Валландер задумался. Он и представить себе не мог, что за исчезновением Хокана фон Энке последует еще одно.
— Н-да, неприятность, — наконец сказал он. — Есть какое-нибудь разумное объяснение?
— Насколько я вижу, нет. Я обзвонил ее близких подруг, но с воскресенья никто ее не видел и не слышал. В воскресенье она звонила некой Катарине Линден, спрашивала про высокогорный отель в Норвегии, где та бывала. По словам Катарины Линден, голос у нее звучал как обычно. Позднее никто с нею не разговаривал. У нас тут назначено совещание группы, которая занимается исчезновением ее мужа. Я просто хотел заранее созвониться с вами. Фактически — чтобы услышать вашу реакцию.
— Прежде всего я подумал, что она знает, где находится Хокан, и оправилась к нему. Но паспорт и телефон, конечно, свидетельствуют против этого.
— Я думал примерно о том же. Но сомневаюсь, как и вы.
— Может, все же найдется разумное объяснение? Вдруг она заболела? Упала на улице?
— Я первым делом проверил больницы. По словам Софии — а у нас нет причин в них сомневаться, — Луиза всегда носила с собой удостоверение, в кармане куртки или пальто. Поскольку мы его не обнаружили, то, скорее всего, когда она ушла, документ был при ней.
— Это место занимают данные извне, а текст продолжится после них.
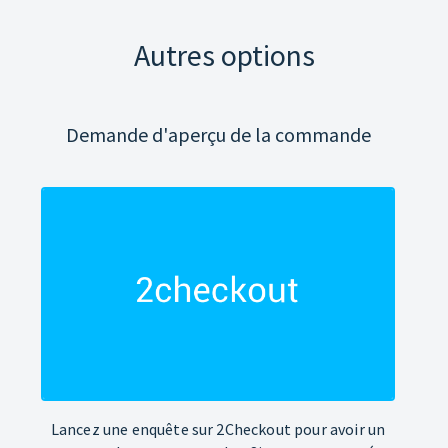
Autres options
Demande d'aperçu de la commande
Lancez une enquête sur 2Checkout pour avoir un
Валландер размышлял о том, почему Луиза не сказала ему, что трижды в неделю к ним приходит уборщица. Да и Ханс тоже умолчал о ней. Хотя, конечно, вряд ли стоит придавать этому значение. Семья фон Энке принадлежит к высшему обществу, где прислуга — обычное дело, о ней незачем говорить, она просто есть.
Иттерберг обещал держать его в курсе. Уже заканчивая разговор, Валландер спросил, созвонился ли Иттерберг с Аткинсом, ведь они встречались, когда тот приезжал в Стокгольм.
— А у него может быть информация? — с сомнением спросил Иттерберг.
Валландеру показалось странным, что Иттерберг не понял, как близко дружили эти семьи. Или Аткинс говорил ему не совсем то, что Валландеру?
— Который час теперь в Калифорнии? — спросил Иттерберг. — Звонить среди ночи нет смысла, зачем будить людей?
— Разница во времени с Восточным побережьем составляет шесть часов, — ответил Валландер. — Но насчет Калифорнии не знаю. Могу выяснить и позвонить ему.
— Будьте добры, — сказал Иттерберг. — Закажите разговор, а мы возместим вам расходы.
— Мой служебный телефон пока что не отключили, — сказал Валландер. — Вряд ли допустят, чтобы полиция обанкротилась по причине неоплаченных телефонных счетов. До этого еще не дошло.